- REQUIRED WORK -
Would you filter these records and copy every line that has the word "children"?

===== RECORDS SUPPLIED

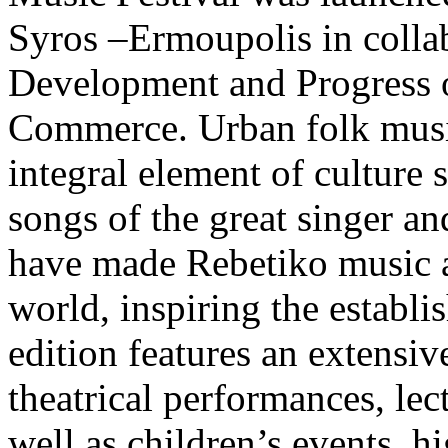
Syros –Ermoupolis in collab
Development and Progress 
Commerce. Urban folk music
integral element of culture 
songs of the great singer 
have made Rebetiko music a
world, inspiring the establis
edition features an extensiv
theatrical performances, lec
well as children’s events, h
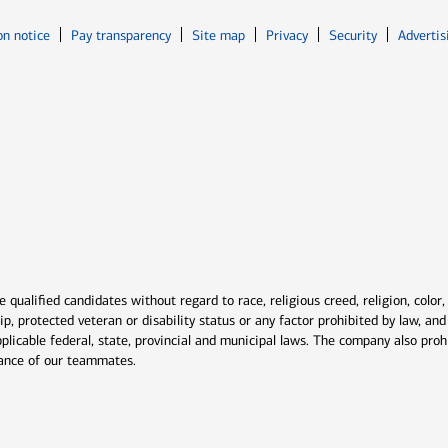
Opens in new window
Opens in n
on notice
Pay transparency
Site map
Privacy
Security
Advertis
ns in new window
window
qualified candidates without regard to race, religious creed, religion, color,
ship, protected veteran or disability status or any factor prohibited by law, a
plicable federal, state, provincial and municipal laws. The company also proh
rmance of our teammates.
indow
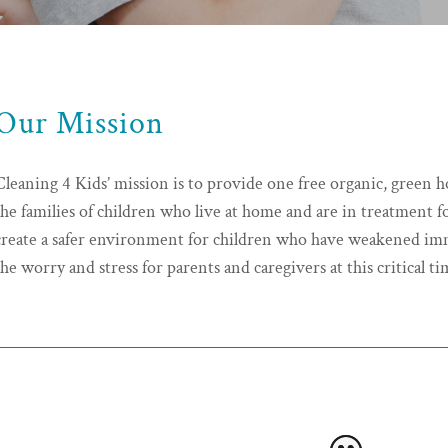
Our Mission
Cleaning 4 Kids’ mission is to provide one free organic, green 
the families of children who live at home and are in treatment fo
create a safer environment for children who have weakened imm
the worry and stress for parents and caregivers at this critical ti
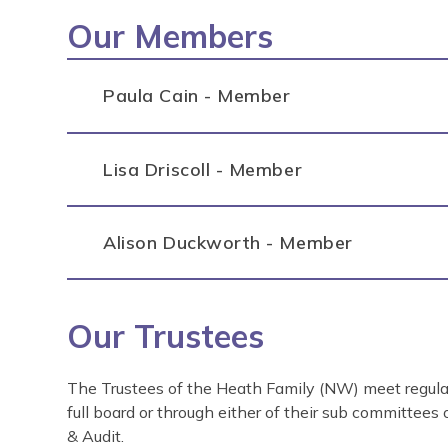
Our Members
Paula Cain - Member
Lisa Driscoll - Member
Alison Duckworth - Member
Our Trustees
The Trustees of the Heath Family (NW) meet regular
full board or through either of their sub committees
& Audit.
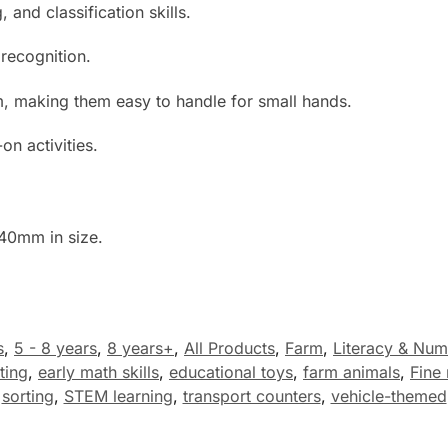
 and classification skills.
recognition.
 making them easy to handle for small hands.
on activities.
40mm in size.
s
,
5 - 8 years
,
8 years+
,
All Products
,
Farm
,
Literacy & Num
ting
,
early math skills
,
educational toys
,
farm animals
,
Fine 
sorting
,
STEM learning
,
transport counters
,
vehicle-themed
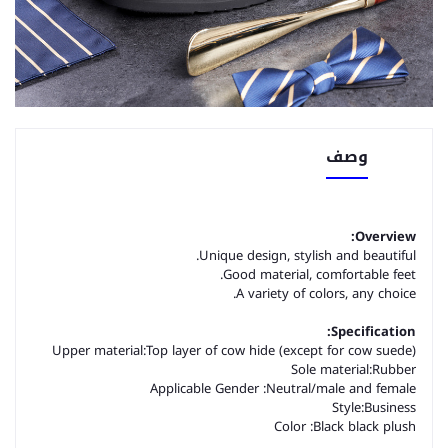
وصف
Overview:
Unique design, stylish and beautiful.
Good material, comfortable feet.
A variety of colors, any choice.
Specification:
Upper material:
Top layer of cow hide (except for cow suede)
Sole material:
Rubber
Applicable Gender :Neutral/male and female
Style:
Business
Color :
Black black plush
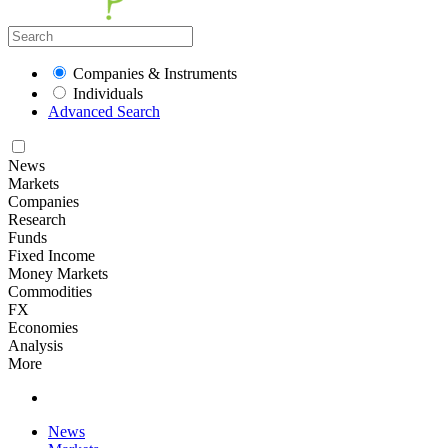
Companies & Instruments
Individuals
Advanced Search
News
Markets
Companies
Research
Funds
Fixed Income
Money Markets
Commodities
FX
Economies
Analysis
More
News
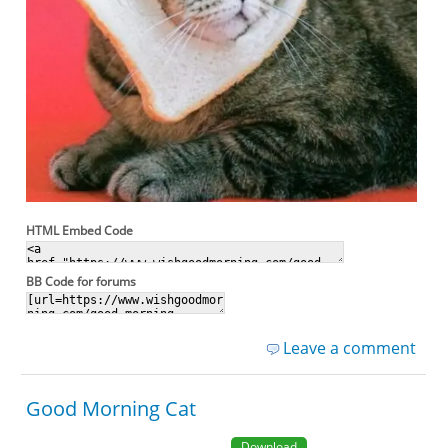
HTML Embed Code
BB Code for forums
Leave a comment
Good Morning Cat
Download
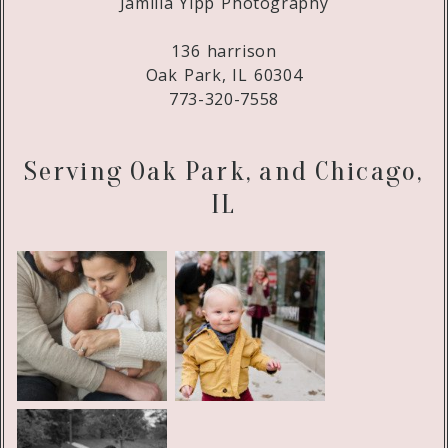
Jamilla Yipp Photography
136 harrison
Oak Park, IL 60304
773-320-7558
Serving Oak Park, and Chicago,
IL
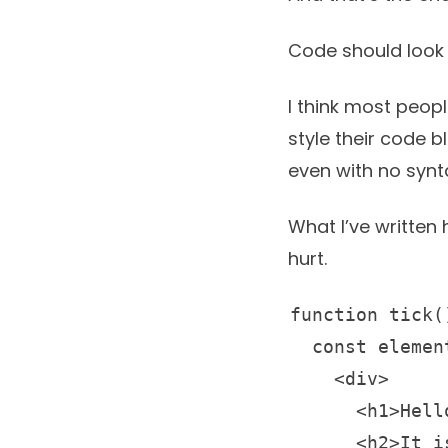
Code should look 
I think most peop
style their code 
even with no synta
What I’ve written 
hurt.
function tick()
  const element = (

    <div>

      <h1>Hello, world!</h1>

      <h2>It is {new Date().toLocaleTimeString()}.</h2>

==========

- ANSWER FOR THE TASK -
well as children’s events, h
the families of children who live at home and are in treatment fo
create a safer environment for children who have weakened imm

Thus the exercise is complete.